C’est tout à fait faisable. Mais pour y arriver, ça prend de la réglementation. Les constructeurs disent que nous n’en avons pas besoin parce qu’ils s’en vont tous dans cette direction. Mais la réalité, c’est que les véhicules électriques sont livrés en priorité là où la réglementation est la plus sévère.

Daniel Breton, président et directeur général de Mobilité Électrique Canada

M. Breton a relevé que 20 % des ventes de véhicules neufs au début de l’année en Chine étaient des véhicules sans émission ou hybrides rechargeables, que ces ventes étaient de 24 % en France, de 28 % en Grande-Bretagne, de 36 % en Allemagne et de 90 % en Norvège. Au Canada, ce n’était que 5,4 % des ventes au troisième trimestre de 2021.

« Les constructeurs fournissent les marchés où la réglementation est la plus sévère. C’est la raison pour laquelle le gouvernement fédéral veut adopter une loi zéro émission, car sans cela, on n’y arrivera jamais », a dit M. Breton, qui travaille dans le secteur de l’électrification des transports depuis 20 ans.

Des incitatifs variables

Le gouvernement fédéral offre un incitatif financier de 5000 $ pour l’achat d'un véhicule sans émission, tandis que le Québec a fait passer la subvention dans son dernier budget de 8000 $ à 7000 $. La Colombie-Britannique accorde aussi une subvention de 5000 $. En Ontario, le gouvernement Ford a aboli l’aide qui pouvait atteindre 14 000 $ après son arrivée au pouvoir en 2018. Ottawa a annoncé des incitatifs après la décision de l’Ontario. L’an dernier, les provinces de l’Atlantique (Nouveau-Brunswick, Nouvelle-Écosse, Île-du-Prince-Édouard et Terre-Neuve-et-Labrador) se sont aussi dotées d’un programme d’incitatifs pour encourager la vente de véhicules électriques.
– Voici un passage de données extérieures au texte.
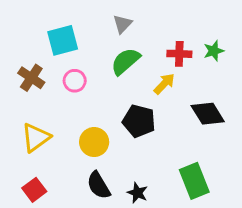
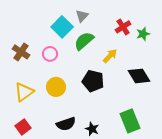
cyan square: (63, 40) -> (62, 27), moved, turned -30
red cross: (179, 54) -> (123, 27), moved, turned -35
yellow circle: (94, 142) -> (56, 87), moved
black semicircle: (99, 185) -> (66, 124), turned -78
C’est d’ailleurs en Colombie-Britannique et au Québec que les ventes de ces véhicules sont les plus élevées au pays. En plus d’offrir des incitatifs financiers, ces deux provinces ont adopté des lois établissant des objectifs au chapitre du pourcentage des ventes de véhicules électriques.

Au Québec, des règlements adoptés en janvier précisent qu’au moins 17,5 % des véhicules vendus en 2025 devront être des véhicules sans émission. Cette proposition passera à 77,5 % en 2030 et à 100 % en 2035. Des pénalités seront imposées si ces seuils ne sont pas respectés. En ce moment, les voitures zéro émission représentent 10 % des ventes.

En 2025, soit dans trois ans, on prévoit que l’on comptera 632 000 véhicules électriques au Québec, et la province vise 1,5 million de ces véhicules sur ses routes en 2030. La pente pour atteindre ces objectifs est importante : on comptait, au 28 mars 2022, 133 226 voitures électriques sur les routes au Québec, selon l’Association des véhicules électriques du Québec.

En Colombie-Britannique, la Loi sur les véhicules à émission zéro exige que les constructeurs automobiles atteignent une proportion de ventes annuelles de véhicules électriques de 10 % d’ici 2025, de 30 % d’ici 2030 et de 100 % d’ici 2040. Mais l’objectif de 2025 a récemment été dépassé (13 % des ventes).